Okuyucularımıza günlük hayatta uygulayabilecekleri ne önerirsiniz?
Bir formül önermekten ziyade şöyle bir önerim olacak. Bunun için Zeynep Aksoy Reset Youtube kanalımı öneriyorum. Çünkü ben bugün bunu yapın, yarın şunu deneyin yerine bir teknikle kalıp, o tekniği her gün uygulayarak onun uzmanı olunmasını öneriyorum. O teknik içinde kendinin uzmanı olmayı öğreniyorsun ve bu çok güzel kapılar açıyor insanın hayatında. Videolarda her gün farklı konular anlatıyorum, bazen yoga, bazen travma gibi ve hep bir meditasyon uygulamasıyla bitiriyorum. Böylece kişi yavaş yavaş, damla damla benimle birlikte mindfulnessı deneyimliyor. Başlangıç için bunu öneririm. Sonra kişinin önünde kapı kapıyı açıyor, kitap okuyor, başka bir hoca buluyor, güzel bir başlangıç oluyor kişi için.

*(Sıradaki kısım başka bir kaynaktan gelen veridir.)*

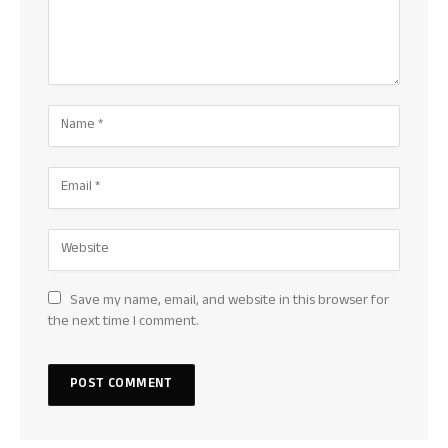
Save my name, email, and website in this browser for
the next time I comment.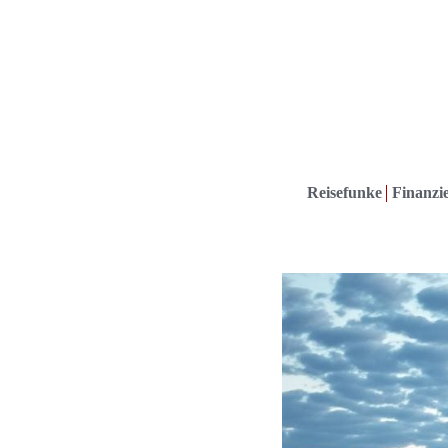
Reisefunke
Finanzie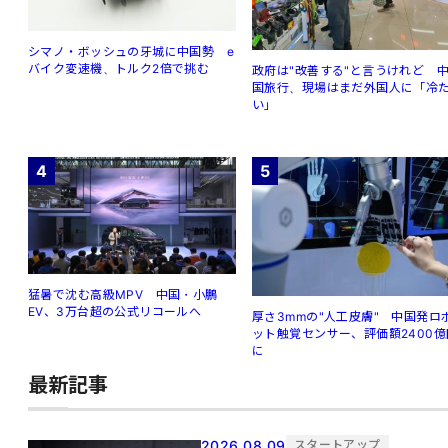
シマノ・ボッシュの牙城に中国勢 e
バイク変速機、トルク2倍で挑む
政府は"改善する"と言うけれど 
国旅行、現場はまだ外国人に「冷
い」
4
5
猛暑で沈む高級MPV 中国・小鵬
EV、3万台超の公式リコールへ
厚さ3mmの"人工皮膚" 中国発ロ
ット触覚センサー、評価額2400億
に
最新記事
2026.08.09
スタートアップ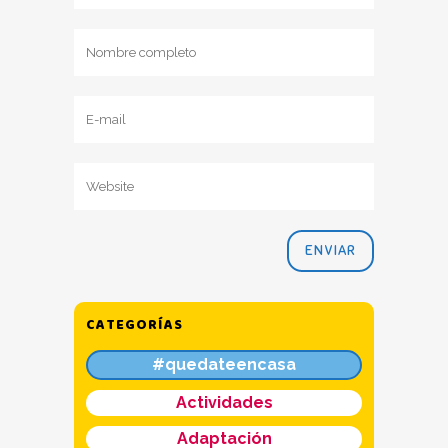
CATEGORÍAS
#quedateencasa
Actividades
Adaptación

**Interosepsiyon bir duyu. Bizlere genelde beş duyu öğretilir. İşitme, Oküler (görme), Tatma, Taktil, Koklama genelde bu beş duyuyu tanıyoruz. Ancak bunlar dışında beden pozisyonumuz ve hareket algısı olan propriosepsiyon, uzaysal beden algısı vestibuler ve iç organlarımızdan gelen bilgiyi yorumlayan interosepsiyon duyumuz var. Otonom sinir sisteminden gelen her sinyal interoseptiftir. Yani ben -tehdit altında mıyım, güvende miyim-bilgisi interosepsiyondan geliyor.